#### BRIEF
Go through the entries below. Copy each line in which "milijarde" appears.

RECORD EXTRACTS: Begin

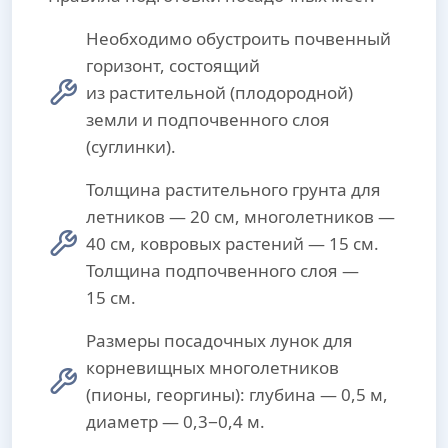
Необходимо обустроить почвенный
горизонт, состоящий
из растительной (плодородной)
земли и подпочвенного слоя
(суглинки).
Толщина растительного грунта для
летников — 20 см, многолетников —
40 см, ковровых растений — 15 см.
Толщина подпочвенного слоя —
15 см.
Размеры посадочных лунок для
корневищных многолетников
(пионы, георгины): глубина — 0,5 м,
диаметр — 0,3−0,4 м.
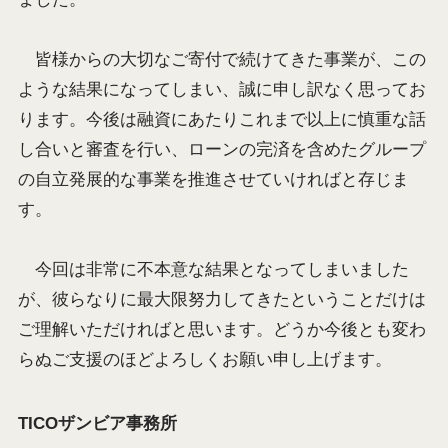
皆様からの大切なご寄付で続けてきた事業が、この
ような結果になってしまい、誠に申し訳なく思ってお
ります。今後は融資にあたりこれまで以上に慎重な話
し合いと審査を行い、ローンの完済を含めたグループ
の自立発展的な事業を推進させていければと存じま
す。
今回は非常に不本意な結果となってしまいました
が、彼らなりに最大限努力してきたということだけは
ご理解いただければと思います。どうか今後とも変わ
らぬご支援のほどよろしくお願い申し上げます。
TICOザンビア事務所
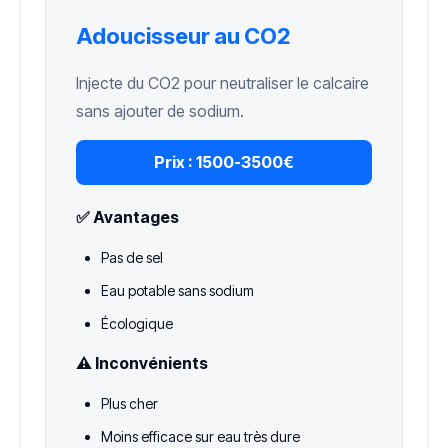
Adoucisseur au CO2
Injecte du CO2 pour neutraliser le calcaire
sans ajouter de sodium.
Prix :
1500-3500€
✅ Avantages
Pas de sel
Eau potable sans sodium
Écologique
⚠️ Inconvénients
Plus cher
Moins efficace sur eau très dure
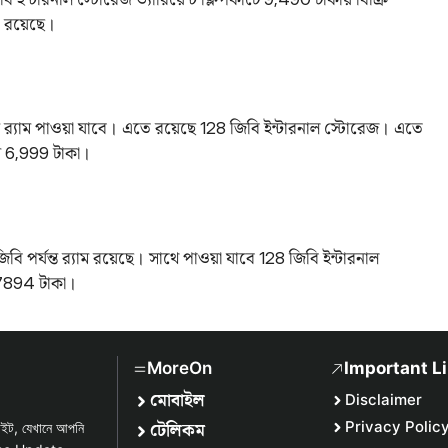
া রয়েছে।
র‌্যাম পাওয়া যাবে। এতে রয়েছে 128 জিবি ইন্টারনাল স্টোরেজ। এতে
ম 6,999 টাকা।
িবি পর্যন্ত র‌্যাম রয়েছে। সাথে পাওয়া যাবে 128 জিবি ইন্টারনাল
 7894 টাকা।
MoreOn
Important L
মোবাইল
Disclaimer
টেলিকম
Privacy Polic
সাইট, যেখানে আপনি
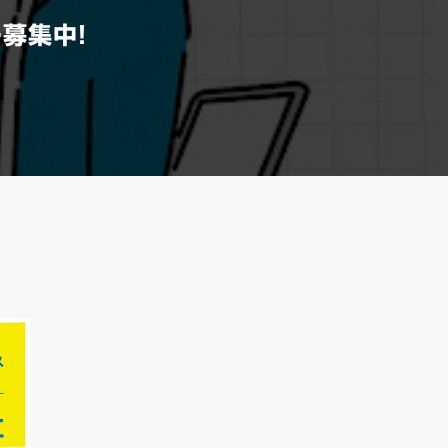
ー募集中！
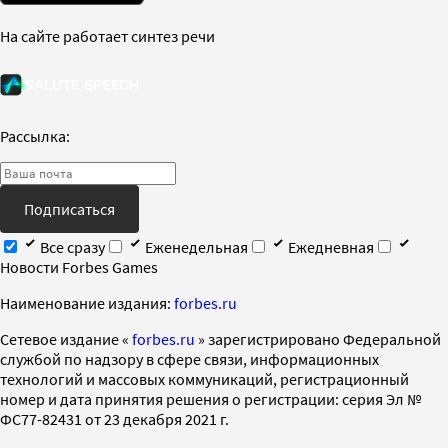
На сайте работает синтез речи
Рассылка:
Подписаться
Все сразу
Еженедельная
Ежедневная
Новости Forbes Games
Наименование издания:
forbes.ru
Cетевое издание «
forbes.ru
» зарегистрировано Федеральной
службой по надзору в сфере связи, информационных
технологий и массовых коммуникаций, регистрационный
номер и дата принятия решения о регистрации: серия Эл №
ФС77-82431 от 23 декабря 2021 г.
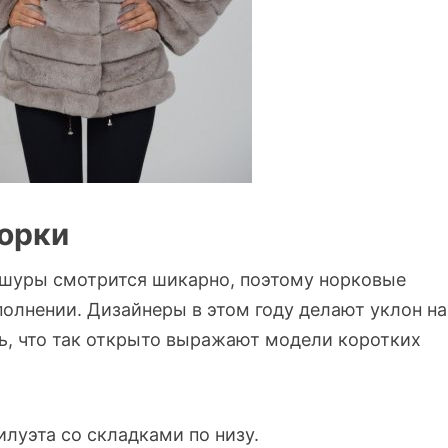
норки
ишуры смотрится шикарно, поэтому норковые
олнении. Дизайнеры в этом году делают уклон на
ь, что так открыто выражают модели коротких
луэта со складками по низу.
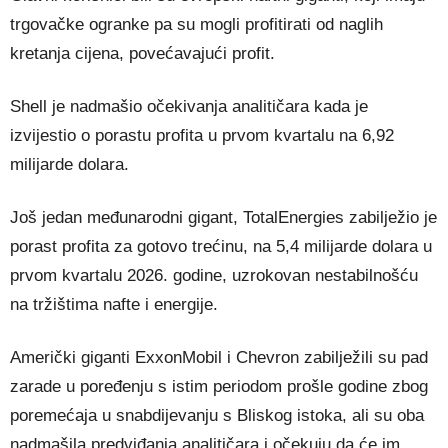
trgovačke ogranke pa su mogli profitirati od naglih
kretanja cijena, povećavajući profit.
Shell je nadmašio očekivanja analitičara kada je
izvijestio o porastu profita u prvom kvartalu na 6,92
milijarde dolara.
Još jedan međunarodni gigant, TotalEnergies zabilježio je
porast profita za gotovo trećinu, na 5,4 milijarde dolara u
prvom kvartalu 2026. godine, uzrokovan nestabilnošću
na tržištima nafte i energije.
Američki giganti ExxonMobil i Chevron zabilježili su pad
zarade u poređenju s istim periodom prošle godine zbog
poremećaja u snabdijevanju s Bliskog istoka, ali su oba
nadmašila predviđanja analitičara i očekuju da će im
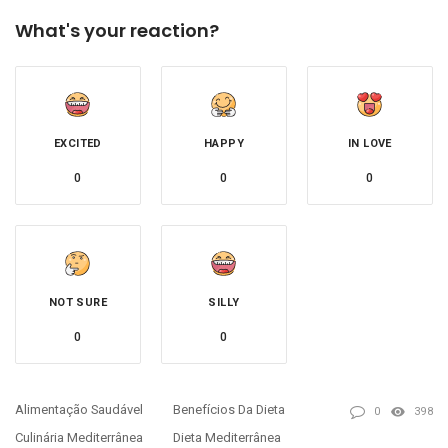
What's your reaction?
EXCITED
HAPPY
IN LOVE
0
0
0
NOT SURE
SILLY
0
0
Alimentação Saudável
Benefícios Da Dieta
0
398
Culinária Mediterrânea
Dieta Mediterrânea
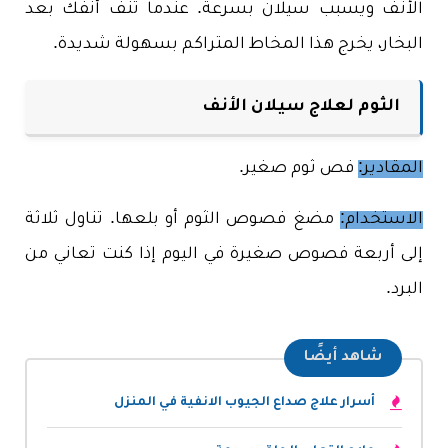
الأنف ويسبب سيلان بسرعة. عندما تنف أنفك بعد
البخار، يخرج هذا المخاط المتراكم بسهولة شديدة.
الثوم لعلاج سيلان الأنف
المقادير:
فص ثوم صغير.
الاستخدام:
مضغ فصوص الثوم أو بلعها. تناول ثلاثة
إلى أربعة فصوص صغيرة في اليوم إذا كنت تعاني من
البرد.
شاهد أيضًا
أسرار علاج صداع الجيوب الانفية في المنزل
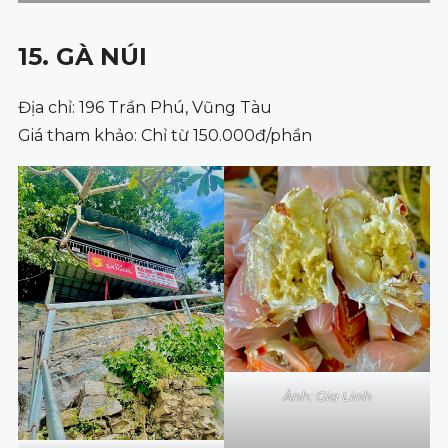
15. GÀ NÚI
Địa chỉ: 196 Trần Phú, Vũng Tàu
Giá tham khảo: Chỉ từ 150.000đ/phần
Ảnh: Gia Linh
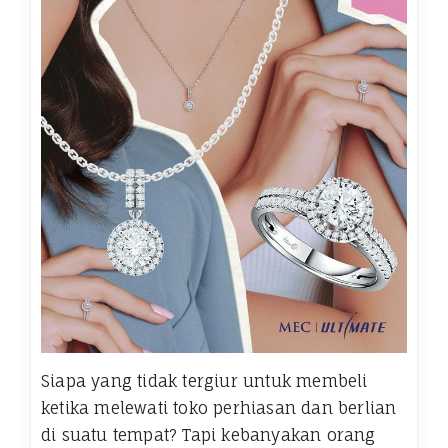
Siapa yang tidak tergiur untuk membeli
ketika melewati toko perhiasan dan berlian
di suatu tempat? Tapi kebanyakan orang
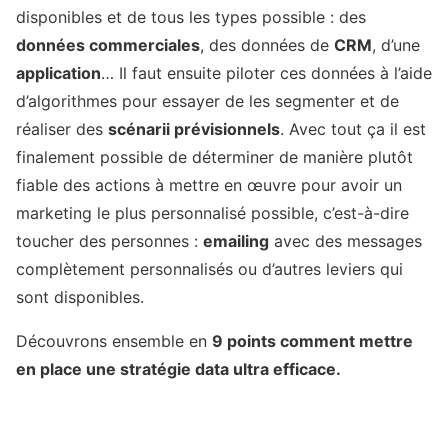
disponibles et de tous les types possible : des
données commerciales
, des données de
CRM
, d’une
application
… Il faut ensuite piloter ces données à l’aide
d’algorithmes pour essayer de les segmenter et de
réaliser des
scénarii prévisionnels
. Avec tout ça il est
finalement possible de déterminer de manière plutôt
fiable des actions à mettre en œuvre pour avoir un
marketing le plus personnalisé possible, c’est-à-dire
toucher des personnes :
emailing
avec des messages
complètement personnalisés ou d’autres leviers qui
sont disponibles.
Découvrons ensemble en
9 points comment mettre
en place une stratégie data ultra efficace.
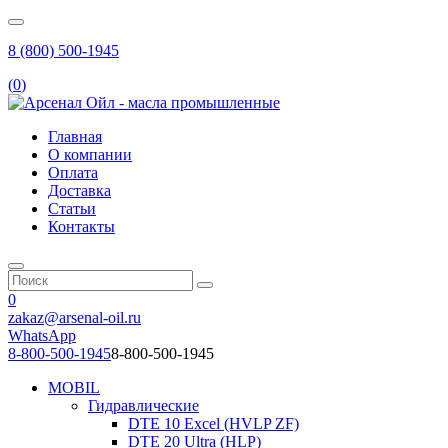
8 (800) 500-1945
(
0
)
Главная
О компании
Оплата
Доставка
Статьи
Контакты
0
zakaz@arsenal-oil.ru
WhatsApp
8-800-500-1945
8-800-500-1945
MOBIL
Гидравлические
DTE 10 Excel (HVLP ZF)
DTE 20 Ultra (HLP)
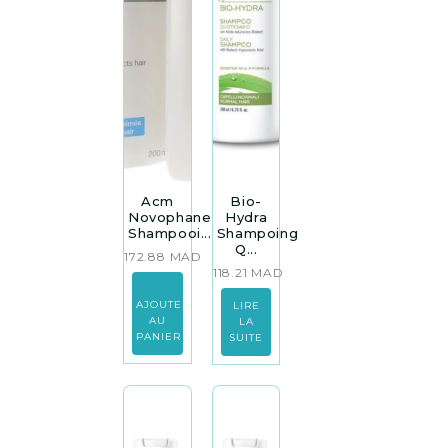
Acm
Bio-
Novophane
Hydra
Shampooi...
Shampoing
Q...
172.88
MAD
118.21
MAD
AJOUTER
LIRE
AU
LA
PANIER
SUITE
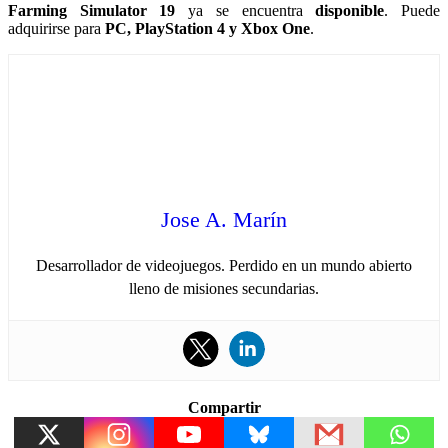
Farming Simulator 19
ya se encuentra
disponible
. Puede
adquirirse para
PC, PlayStation 4 y Xbox One
.
Jose A. Marín
Desarrollador de videojuegos. Perdido en un mundo abierto
lleno de misiones secundarias.
Compartir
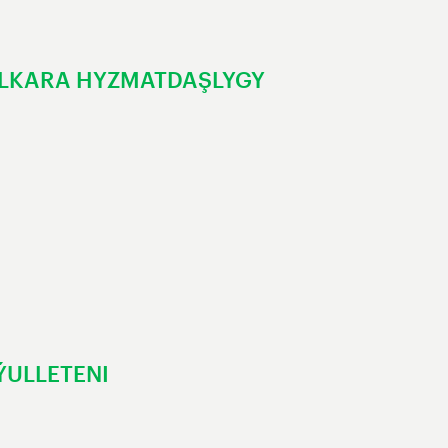
LKARA HYZMATDAŞLYGY
ÝULLETENI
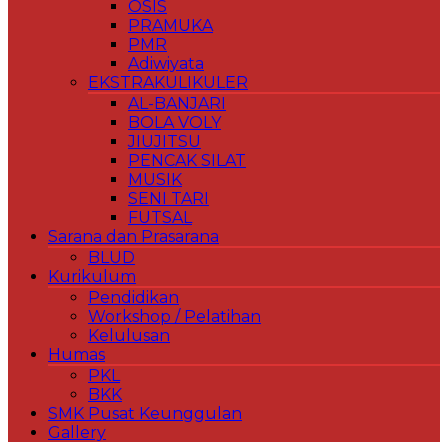
OSIS
PRAMUKA
PMR
Adiwiyata
EKSTRAKULIKULER
AL-BANJARI
BOLA VOLY
JIUJITSU
PENCAK SILAT
MUSIK
SENI TARI
FUTSAL
Sarana dan Prasarana
BLUD
Kurikulum
Pendidikan
Workshop / Pelatihan
Kelulusan
Humas
PKL
BKK
SMK Pusat Keunggulan
Gallery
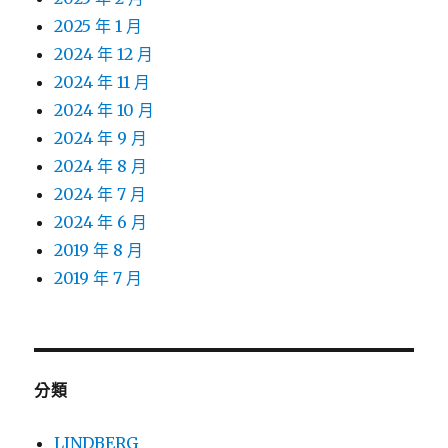
2025 年 1 月
2024 年 12 月
2024 年 11 月
2024 年 10 月
2024 年 9 月
2024 年 8 月
2024 年 7 月
2024 年 6 月
2019 年 8 月
2019 年 7 月
分類
LINDBERG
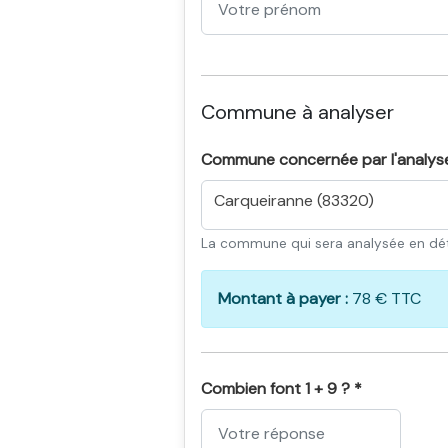
Commune à analyser
Commune concernée par l'analys
Carqueiranne (83320)
La commune qui sera analysée en dét
Montant à payer :
78 € TTC
Combien font 1 + 9 ? *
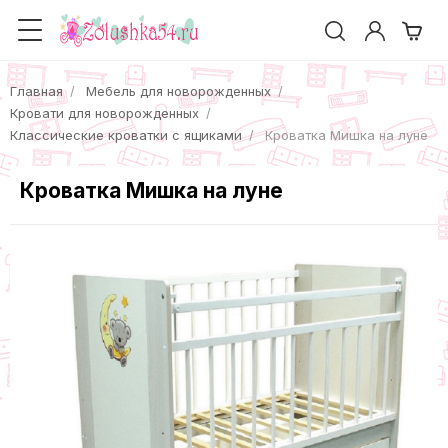
Главная
Мебель для новорожденных
Кровати для новорожденных
Классические кроватки с ящиками
Кроватка Мишка на луне
Кроватка Мишка на луне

RECORD EXTRACTS: End

#### SOLUTION TO THE EXERCISE
milijarde dolara.
porast profita za gotovo trećinu, na 5,4 milijarde dolara u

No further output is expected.